Assange is in Geneva to speak at the United Nations on Friday, when the U.N. Human Rights Council conducts a review of the human rights record of the United States, Reuters reported.
Last month Sweden rejected an application for a work and residency permit for Assange, who has angered the Pentagon by releasing nearly 500,000 classified files on the U.S. wars in Iraq and Afghanistan.
Assange had been hoping to establish a base in Sweden to take advantage of its strict laws protecting journalists. Assange told TSR the idea of setting up a foundation in neutral Switzerland to operate WikiLeaks was under serious consideration.

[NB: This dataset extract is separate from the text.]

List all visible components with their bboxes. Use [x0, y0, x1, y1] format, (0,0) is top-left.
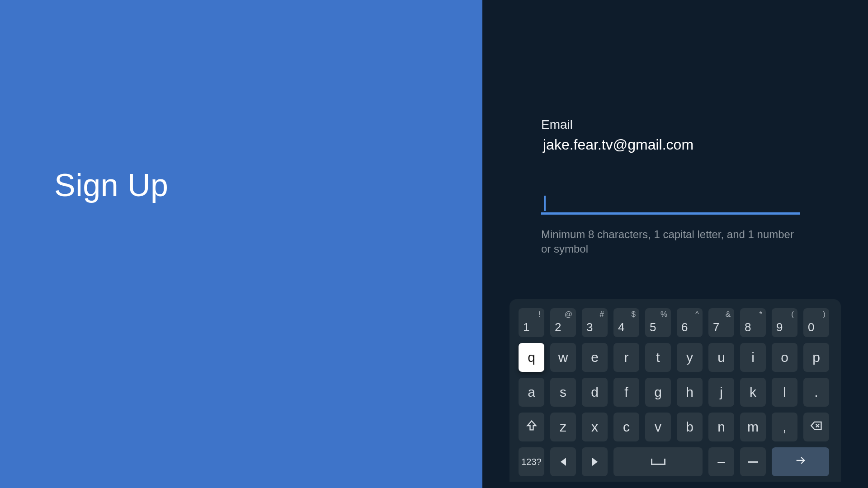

Some of the secret U.S. documents released contained accounts of Iraqi forces torturing Iraqi prisoners and the failure of the U.S. military to investigate those instances. "It is time the United States opened up instead of covering up," Assange told a news conference in Geneva.
"The United States is in grave danger of losing its way," said the Australian man.
U.S. officials have said the military had not systematically ignored cases of torture and abuse of Iraqi prisoners by Iraqi forces. The Obama administration has not announced any investigation into the abuses -- some of which occurred during its first year in office -- unlike Britain and Denmark, which have begun looking into their own troops' behaviour, according to Assange.
"The only investigation to my knowledge that has been announced by the United States is into us, into possible sources within the U.S. military," Assange said.